サービスの提供に合わせて同社が開催した記者会見の中で、執行役員の田島泰氏は「今後労働人口が不足すると言われる中で、人材不足や人件費の高騰を補いながら成長カーブを描くには、有益なソフトウェアの開発だけでは間に合わず、ロボットなどを活用する必要がある」と説明した。
さらに「しかし、DXは単にロボットやデジタルツールを導入するだけで済むものではない。既存の作業を代替するロボットの提案にとどまるのではなく、新しい業務プロセスの創出やサービスの再構築まで見据えて伴走していく」と続けた。
「DX on RoboticBase」として提供するサービスは「マルチロボットプラットフォーム(RoboticBase)」「マルチロボットインテグレーション」「マルチロボットコンサルティング」の3つ。
「RoboticBase」は異なる種類の複数台のサービスロボットを統合管理するためのプラットフォームだ。案内、警備、清掃など、目的が異なるサービスロボットと各種センサーやカメラなどのIoT機器を一元管理可能で、施設管理システムや企業システムとの連携を実現する。
「マルチロボットインテグレーション」は「RoboticBase」を中心として、複数のサービスロボットを統合的に管理し、人とロボットが共生する環境を構築するという。
「マルチロボットコンサルティング」では特定のベンダーの製品に依存しない中立的な立場として、同社がSIerとして蓄積してきたノウハウを提供する。これまでにロボットシステムの開発に携わってきた経験と組み合わせることで、ロボット活用の企画、導入、検証、運用までワンストップで支援するという。

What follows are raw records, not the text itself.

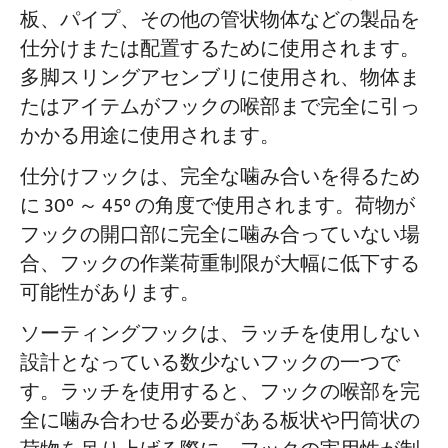
板、パイプ、その他の管状物体などの製品を
仕分けまたは配置するために使用されます。
多脚スリングアセンブリに使用され、物体ま
たはアイテムがフックの喉部まで完全に引っ
かかる用途に使用されます。
仕分けフックは、完全な噛み合いを得るため
に 30° ～ 45° の角度で使用されます。荷物が
フックの開口部に完全に噛み合っていない場
合、フックの作業荷重制限が大幅に低下する
可能性があります。
ソーティングフックは、ラッチを使用しない
設計となっている数少ないフックの一つで
す。ラッチを使用すると、フックの喉部を完
全に噛み合わせる必要がある板状や円筒状の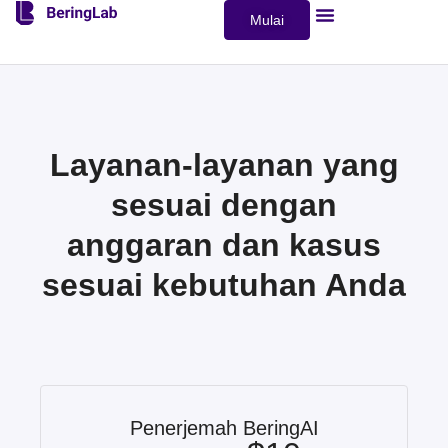
Mulai
Tentang Kami
Kontak Penjualan
Layanan-layanan yang
sesuai dengan
anggaran dan kasus
sesuai kebutuhan Anda
Penerjemah BeringAI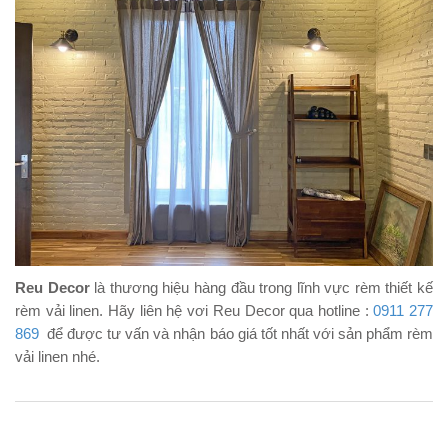
Reu Decor
là thương hiệu hàng đầu trong lĩnh vực rèm thiết kế
rèm vải linen. Hãy liên hệ vơi Reu Decor qua hotline :
0911 277
869
để được tư vấn và nhận báo giá tốt nhất với sản phẩm rèm
vải linen nhé.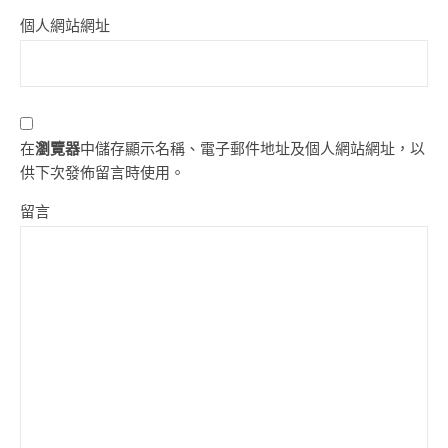
個人網站網址
在
瀏覽器
中儲存顯示名稱、電子郵件地址及個人網站網址，以
供下次發佈留言時使用。
留言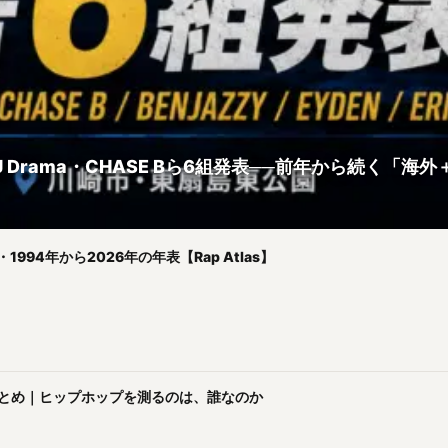
ock・DJ Drama・CHASE Bら6組発表──前年から続く
94年から2026年の年表【Rap Atlas】
まとめ｜ヒップホップを測るのは、誰なのか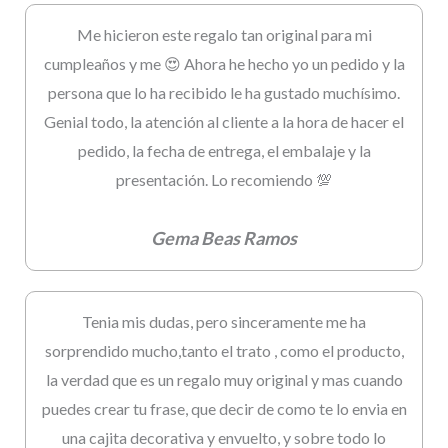
Me hicieron este regalo tan original para mi
cumpleaños y me 😍 Ahora he hecho yo un pedido y la
persona que lo ha recibido le ha gustado muchísimo.
Genial todo, la atención al cliente a la hora de hacer el
pedido, la fecha de entrega, el embalaje y la
presentación. Lo recomiendo 💯
Gema Beas Ramos
Tenia mis dudas, pero sinceramente me ha
sorprendido mucho,tanto el trato , como el producto,
la verdad que es un regalo muy original y mas cuando
puedes crear tu frase, que decir de como te lo envia en
una cajita decorativa y envuelto, y sobre todo lo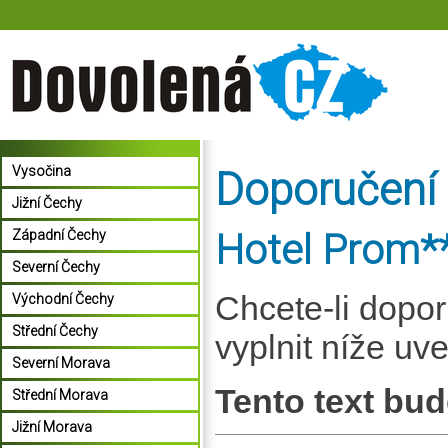
Vysočina
Doporučení
Jižní Čechy
Hotel Prom*
Západní Čechy
Severní Čechy
Chcete-li dopo
Východní Čechy
Střední Čechy
vyplnit níže uv
Severní Morava
Tento text bud
Střední Morava
Jižní Morava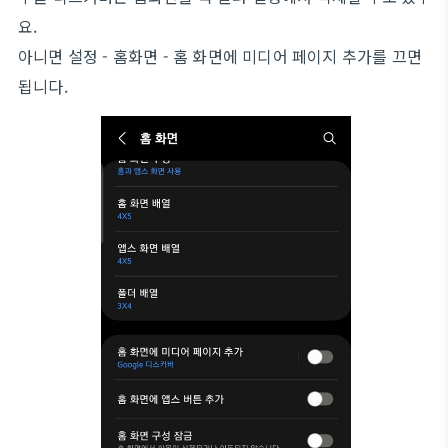
요.
아니면 설정 - 홈화면 - 홈 화면에 미디어 페이지 추가를 끄면
됩니다.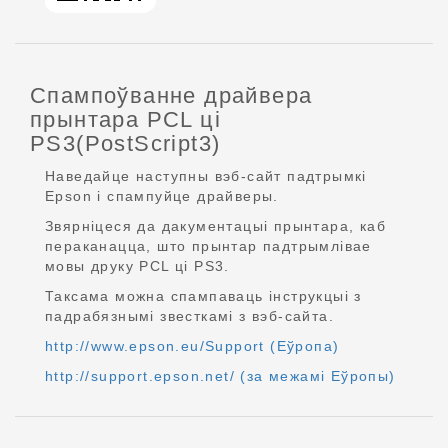
Спампоўванне драйвера
прынтара PCL ці
PS3(PostScript3)
Наведайце наступны вэб-сайт падтрымкі
Epson і спампуйце драйверы.
Звярніцеся да дакументацыі прынтара, каб
пераканацца, што прынтар падтрымлівае
мовы друку PCL ці PS3.
Таксама можна спампаваць інструкцыі з
падрабязнымі звесткамі з вэб-сайта.
http://www.epson.eu/Support (Еўропа)
http://support.epson.net/ (за межамі Еўропы)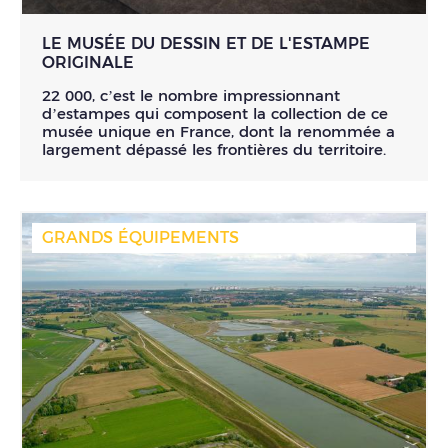
LE MUSÉE DU DESSIN ET DE L'ESTAMPE
ORIGINALE
22 000, c’est le nombre impressionnant
d’estampes qui composent la collection de ce
musée unique en France, dont la renommée a
largement dépassé les frontières du territoire.
GRANDS ÉQUIPEMENTS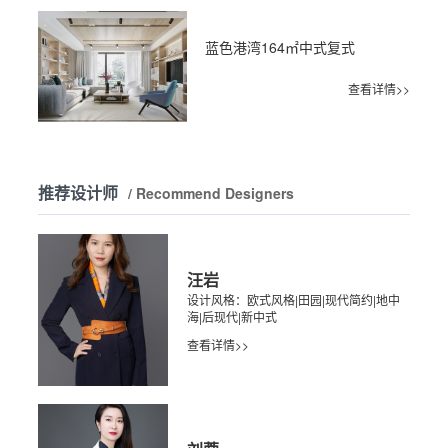
蓝色港湾164㎡中式复式
查看详情>>
推荐设计师
/ Recommend Designers
汪岩
设计风格：欧式风格|田园|现代简约|地中
海|后现代|新中式
查看详情>>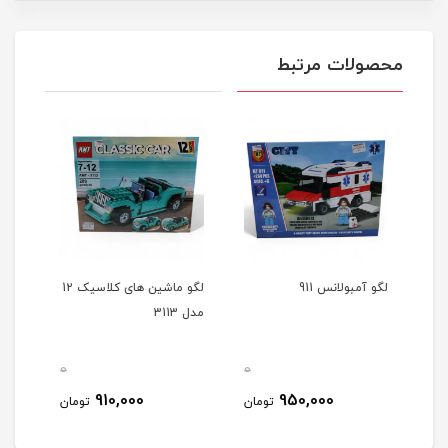
محصولات مرتبط
لگو آمبولانس 911
لگو ماشین های کلاسیک 12
لگو بار
مدل 3113
0
0
0
910,000
950,000
مان
تومان
تومان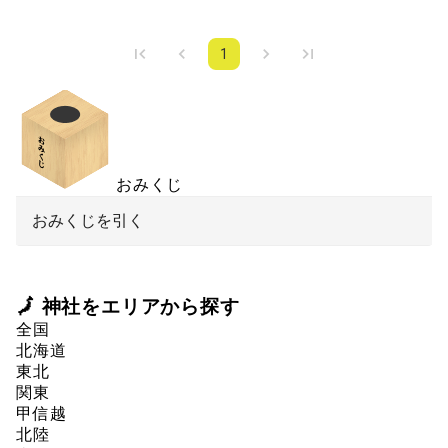
1
おみくじ
おみくじを引く
🗾 神社をエリアから探す
全国
北海道
東北
関東
甲信越
北陸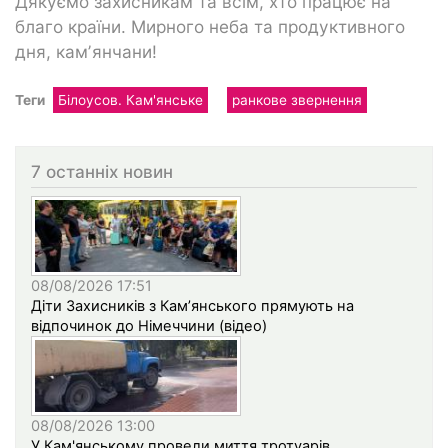
Дякуємо захисникам та всім, хто працює на
благо країни. Мирного неба та продуктивного
дня, камʼянчани!
Теги
Білоусов. Кам'янське
ранкове звернення
7 останніх новин
08/08/2026 17:51
Діти Захисників з Кам’янського прямують на
відпочинок до Німеччини (відео)
08/08/2026 13:00
У Кам'янському провели миття тротуарів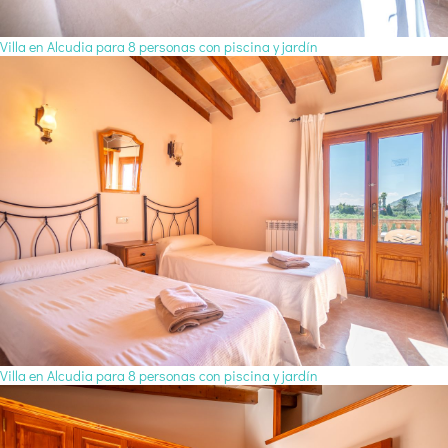
Villa en Alcudia para 8 personas con piscina y jardín
Villa en Alcudia para 8 personas con piscina y jardín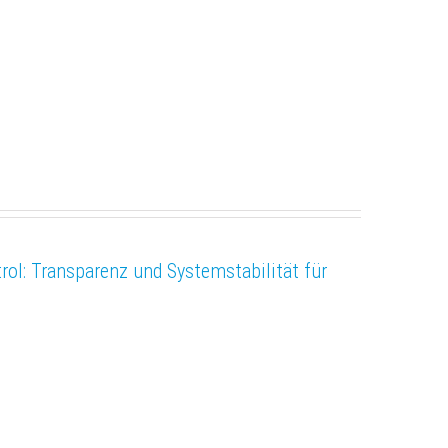
ol: Transparenz und Systemstabilität für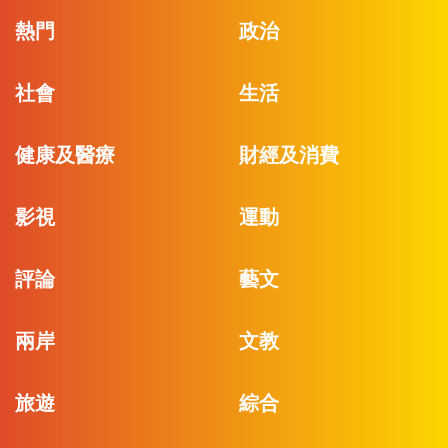
熱門
政治
社會
生活
健康及醫療
財經及消費
影視
運動
評論
藝文
兩岸
文教
旅遊
綜合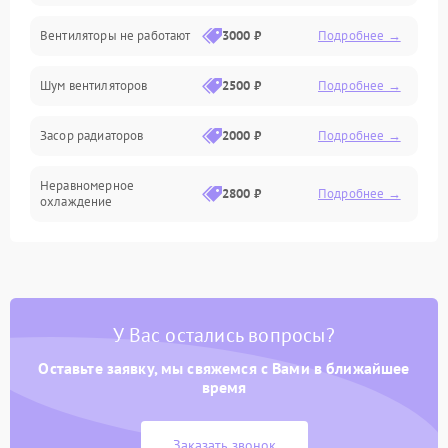
Вентиляторы не работают
3000 ₽
Подробнее →
Электроника
Шум вентиляторов
2500 ₽
Подробнее →
Электрика
Засор радиаторов
2000 ₽
Подробнее →
Программное обеспечение
Неравномерное
Химическая
2800 ₽
Подробнее →
охлаждение
Теплотехническая
У Вас остались вопросы?
Оставьте заявку, мы свяжемся с Вами в ближайшее
время
Заказать звонок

コンサルティングの初期段階では、経営課題を明確化した上で課題解決に向けたワークショップを実施する。この段階で具体的に狙うビジネスメリットを明確にすることで、「ロボットを導入したものの実務では活用しきれない」といった失敗を避ける狙いがあるという。現在のロボット技術によって、やりたいことをどこまで実現可能でどこから実現不可能なのかなどを見極めるため、専門的な知見を有する要員が対応するとのことだ。
また、仮にテスト段階で想定と異なる事態が発生した場合には、サービス開発段階まで立ち戻ってガイドラインを見直すケース、ロボットシステムを改良するケース、UXシナリオをデザインし直すケースなど、包括的に改善策を提案する予定だとしている。
同社のビジネスイノベーション事業推進部のシニアエキスパートである荒木幹男氏は、「現在のロボットは特定の作業に特化したものが多く、業務全体を完遂するためには複数のロボットや人を含めた協働が不可欠だ。当社では複数のベンダーが提供するロボットのプロトコルや信号、運用マニュアルの確認まで携わってきた。この知見をサービスとして生かしたい」とサービス誕生の経緯を語っていた。